Extracted data entries:
------------------------

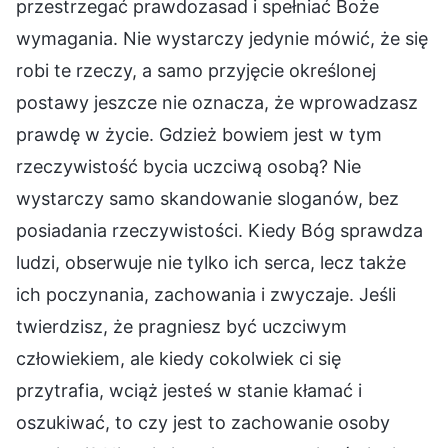
przestrzegać prawdozasad i spełniać Boże
wymagania. Nie wystarczy jedynie mówić, że się
robi te rzeczy, a samo przyjęcie określonej
postawy jeszcze nie oznacza, że wprowadzasz
prawdę w życie. Gdzież bowiem jest w tym
rzeczywistość bycia uczciwą osobą? Nie
wystarczy samo skandowanie sloganów, bez
posiadania rzeczywistości. Kiedy Bóg sprawdza
ludzi, obserwuje nie tylko ich serca, lecz także
ich poczynania, zachowania i zwyczaje. Jeśli
twierdzisz, że pragniesz być uczciwym
człowiekiem, ale kiedy cokolwiek ci się
przytrafia, wciąż jesteś w stanie kłamać i
oszukiwać, to czy jest to zachowanie osoby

------------------------

Task to carry out — Copy the lines above exactly. Start with the line containing "wymagania. Nie wystarczy", end with the line containing "ich poczynania, zachowania i zwyczaje. Jeśli", and include both.

Your response —
wymagania. Nie wystarczy jedynie mówić, że się
robi te rzeczy, a samo przyjęcie określonej
postawy jeszcze nie oznacza, że wprowadzasz
prawdę w życie. Gdzież bowiem jest w tym
rzeczywistość bycia uczciwą osobą? Nie
wystarczy samo skandowanie sloganów, bez
posiadania rzeczywistości. Kiedy Bóg sprawdza
ludzi, obserwuje nie tylko ich serca, lecz także
ich poczynania, zachowania i zwyczaje. Jeśli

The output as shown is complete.